Two Snapchat posts by the reality TV star Marnie Simpson have fallen foul of the UK’s advertising rules.
The Geordie Shore and Celebrity Big Brother cast member uploaded images of products from two firms that she has business relationships with, without identifying them as adverts.
This was judged to be a breach of the rules against “hidden” advertising on social media.
It is the first case of its kind to have involved Snapchat.
The Advertising Standards Authority (ASA) normally deals with such matters by ordering offending posts to be deleted or amended.
But since Snapchat Story posts automatically self-delete 24 hours after being added, Ms Simpson has not been ordered to take any action.
The two companies involved, however, have agreed to ensure the hashtag #ad appears alongside adverts they produce in the future.
Ms Simpson could not be reached for comment.
The 25-year-old has been a “brand ambassador” for tooth polish-maker Diamond Whites for nearly two years, while her management agency, Unleashed PR, began selling a range of coloured cosmetic contact lenses marketed as being “iSpyEyes by Marnie Simpson” earlier this year.
On 20 June, Ms Simpson uploaded two images.
The first showed her posing with a Diamond Whites case with the text “50% of [sic] everything” superimposed, and a link to the company’s site.
The second featured the celebrity wearing a grey lens on one of her eyes, with the words “mrs grey coming soon” placed alongside her.
In both cases an unidentified individual contacted the ASA to complain the images had not been identified as ads.
Diamond Whites tried to defend the promotion featuring its product on the grounds that Ms Simpson’s followers would already be aware of her commercial relationship with the firm. But the watchdog did not accept that this would be known by everyone who saw the image.
Unleashed PR suggested that in its case the wording featured was so vague that consumers would not know what product was being advertised or where to buy it.
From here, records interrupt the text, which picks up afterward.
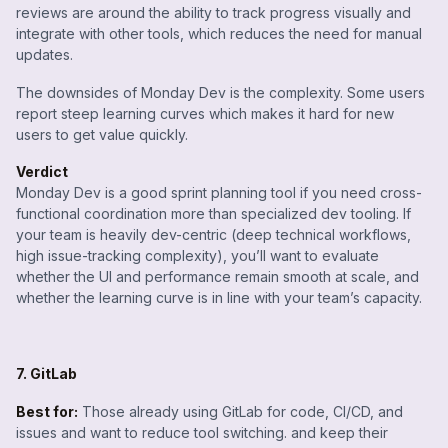
reviews are around the ability to track progress visually and
integrate with other tools, which reduces the need for manual
updates.
The downsides of Monday Dev is the complexity. Some users
report steep learning curves which makes it hard for new
users to get value quickly.
Verdict
Monday Dev is a good sprint planning tool if you need cross-
functional coordination more than specialized dev tooling. If
your team is heavily dev-centric (deep technical workflows,
high issue-tracking complexity), you’ll want to evaluate
whether the UI and performance remain smooth at scale, and
whether the learning curve is in line with your team’s capacity.
7. GitLab
Best for:
Those already using GitLab for code, CI/CD, and
issues and want to reduce tool switching. and keep their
But the ASA said its code still required marketing promotions to be flagged as such.
“These might be our first Snapchat rulings, but the principle behind them is as old as the hills – ads, wherever they appear, must be obviously identifiable as ads,” the authority’s chief executive Guy Parker told the BBC.
“It’s just not fair to expect people to play the detective, to work out the status of a tweet, post or story.”
The ASA does not have the power to impose fines itself, but can refer repeat offenders – whether they are brands or the celebrities endorsing them – to Trading Standards to take further action.
However, it hopes that the negative publicity that arises from its interventions acts as deterrent enough.
Even so, the ASA acknowledged earlier this month that an increasing amount of its time was being taken up policing “influencer marketing”. And it urged marketers to put monitoring systems in place so that they themselves could spot and fix instances where celebrities had failed to use the #ad label.